Exatamente um ano atrás eu brincava, toda
feliz, com meu cachorrinho, quando ouvi, em alto e bom som, uma exclamação
ácida, seguida de uma questão:
―
Mas o que é isso! Por que você não adotou uma criança? ― disse-me
uma prima, visivelmente incomodada com meu afeto.
―
Não adotei uma criança porque eu queria um cachorro! ― respondi,
um tanto surpresa, sem entender bem qual seria a razão da pergunta. E emendei,
em tom de esclarecimento:
―
Uma coisa não tem nada a ver com a outra. Gente é gente. Bicho é bicho. E eu
estava louca por um cachorrinho.
Não muito satisfeita, a prima mudou de
assunto, conversando com sua madrinha, que estava sentada ao lado. E fiquei
pensando... “Que conflito era aquele?”. O ar severo de minha prima me passou
“uma mensagem de encíclica papal” (como diria Mafalda – de Quino – ao
presenciar uma cena de injustiça social nos anos 70). Ao dedicar meu afeto a um
cachorrinho, estaria eu sendo política e
socialmente incorreta? Confesso que fiquei desconfortável, não por minha
decisão de ter um cachorro e tratá-lo bem, carinhosamente, embora como
cachorro! Meu desconforto se manifestava quando eu revia a cena inicial que
originou a pergunta sobre a adoção. Não tenho absolutamente nada contra adoções
de crianças, muito pelo contrário. Aplaudo a iniciativa. Só não entendo a
comparação entre cachorrinho e criança. São coisas completamente diferentes.
O
tema é polêmico, eu sei.

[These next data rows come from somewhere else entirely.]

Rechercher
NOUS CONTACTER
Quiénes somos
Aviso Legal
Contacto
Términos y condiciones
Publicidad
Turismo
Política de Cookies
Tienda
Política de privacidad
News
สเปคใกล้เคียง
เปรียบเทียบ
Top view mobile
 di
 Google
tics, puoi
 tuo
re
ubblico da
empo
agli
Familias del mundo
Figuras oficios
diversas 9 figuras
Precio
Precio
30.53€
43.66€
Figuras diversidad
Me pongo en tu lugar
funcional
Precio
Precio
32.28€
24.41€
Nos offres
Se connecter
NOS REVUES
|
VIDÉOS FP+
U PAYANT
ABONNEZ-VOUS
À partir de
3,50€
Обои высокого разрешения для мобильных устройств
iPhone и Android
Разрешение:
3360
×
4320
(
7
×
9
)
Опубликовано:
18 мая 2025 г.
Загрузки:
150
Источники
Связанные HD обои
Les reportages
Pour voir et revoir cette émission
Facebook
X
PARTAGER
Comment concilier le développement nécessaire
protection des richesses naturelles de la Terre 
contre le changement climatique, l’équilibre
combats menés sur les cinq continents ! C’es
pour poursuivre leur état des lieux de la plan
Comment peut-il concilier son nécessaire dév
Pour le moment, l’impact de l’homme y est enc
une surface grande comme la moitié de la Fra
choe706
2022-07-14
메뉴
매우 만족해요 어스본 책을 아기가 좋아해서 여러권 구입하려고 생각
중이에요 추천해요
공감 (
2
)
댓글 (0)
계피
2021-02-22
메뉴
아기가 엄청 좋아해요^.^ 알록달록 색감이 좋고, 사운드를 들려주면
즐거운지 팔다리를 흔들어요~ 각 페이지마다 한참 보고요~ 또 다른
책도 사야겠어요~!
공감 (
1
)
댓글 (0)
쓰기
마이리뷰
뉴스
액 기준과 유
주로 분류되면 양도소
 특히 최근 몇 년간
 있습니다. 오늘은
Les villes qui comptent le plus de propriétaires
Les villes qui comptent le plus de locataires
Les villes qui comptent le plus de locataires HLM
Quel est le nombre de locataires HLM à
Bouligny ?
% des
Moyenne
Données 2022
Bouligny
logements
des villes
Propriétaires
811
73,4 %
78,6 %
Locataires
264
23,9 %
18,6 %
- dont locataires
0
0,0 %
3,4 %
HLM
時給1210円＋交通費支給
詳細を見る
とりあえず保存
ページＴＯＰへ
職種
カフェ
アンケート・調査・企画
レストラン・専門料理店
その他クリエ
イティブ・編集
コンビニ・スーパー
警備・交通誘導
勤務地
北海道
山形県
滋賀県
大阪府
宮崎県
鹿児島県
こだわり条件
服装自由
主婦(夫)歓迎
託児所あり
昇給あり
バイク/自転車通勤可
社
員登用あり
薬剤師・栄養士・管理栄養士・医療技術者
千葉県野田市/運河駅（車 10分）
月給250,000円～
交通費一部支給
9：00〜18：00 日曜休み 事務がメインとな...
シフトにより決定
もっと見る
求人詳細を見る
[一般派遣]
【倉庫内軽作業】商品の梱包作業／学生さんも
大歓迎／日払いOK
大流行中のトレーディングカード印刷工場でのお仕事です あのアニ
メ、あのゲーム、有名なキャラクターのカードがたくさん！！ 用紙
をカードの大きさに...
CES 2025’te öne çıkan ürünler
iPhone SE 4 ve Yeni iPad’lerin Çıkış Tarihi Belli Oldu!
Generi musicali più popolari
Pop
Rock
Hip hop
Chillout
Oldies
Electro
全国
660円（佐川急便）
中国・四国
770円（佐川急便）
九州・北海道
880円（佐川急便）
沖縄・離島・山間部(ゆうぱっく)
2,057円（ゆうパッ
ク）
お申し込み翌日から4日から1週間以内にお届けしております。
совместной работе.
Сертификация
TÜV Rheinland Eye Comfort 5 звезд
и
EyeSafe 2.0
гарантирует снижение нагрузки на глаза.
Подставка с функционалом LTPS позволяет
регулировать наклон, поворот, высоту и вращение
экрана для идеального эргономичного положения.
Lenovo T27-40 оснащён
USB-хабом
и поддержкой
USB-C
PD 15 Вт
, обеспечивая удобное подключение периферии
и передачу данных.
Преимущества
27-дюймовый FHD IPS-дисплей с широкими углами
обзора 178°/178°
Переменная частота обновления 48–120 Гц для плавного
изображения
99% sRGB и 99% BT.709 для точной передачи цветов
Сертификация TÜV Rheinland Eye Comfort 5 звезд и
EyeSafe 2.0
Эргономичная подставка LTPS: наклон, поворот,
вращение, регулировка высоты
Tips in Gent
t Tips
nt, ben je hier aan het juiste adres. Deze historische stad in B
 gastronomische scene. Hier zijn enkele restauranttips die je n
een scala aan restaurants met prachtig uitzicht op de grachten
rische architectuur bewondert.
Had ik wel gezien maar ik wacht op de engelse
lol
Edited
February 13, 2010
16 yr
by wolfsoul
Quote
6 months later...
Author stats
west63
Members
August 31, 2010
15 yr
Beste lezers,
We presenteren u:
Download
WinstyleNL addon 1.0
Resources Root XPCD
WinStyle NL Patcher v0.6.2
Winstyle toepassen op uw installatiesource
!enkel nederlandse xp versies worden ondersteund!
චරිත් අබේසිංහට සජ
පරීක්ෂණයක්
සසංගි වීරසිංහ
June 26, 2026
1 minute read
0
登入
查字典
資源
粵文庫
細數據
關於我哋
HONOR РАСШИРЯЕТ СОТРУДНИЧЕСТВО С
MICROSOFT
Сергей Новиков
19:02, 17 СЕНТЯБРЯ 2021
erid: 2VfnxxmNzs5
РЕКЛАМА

E é bem possível que muitas pessoas façam confusões. Afinal,
quem é dono de todas as suas emoções? É aí que vale a pena lembrar um
comentário de Cesar Ades (1943–2012), que foi professor do Instituto de
Psicologia da USP e um dos pioneiros no estudo de comportamento animal no
Brasil, ao falar sobre a relação entre gente e bichos, em uma recente entrevista:
“São coisas diferentes. O cachorro
nos dá coisas que o ser humano não dá, mas nenhum bicho dá tudo que os humanos
dão. Ele nos dá uma alegria canina. Só isso já é culturalmente válido.”
É
isso! Gente é gente. Cachorro é cachorro. Ou, como tão bem disse um dia o
filósofo do futebol, Rivelino: “Uma coisa
é uma coisa. Outra coisa é outra coisa.” Se você quer uma criança e não
pode tê-la biologicamente, não tenha dúvida: adote! Adote e seja muito feliz!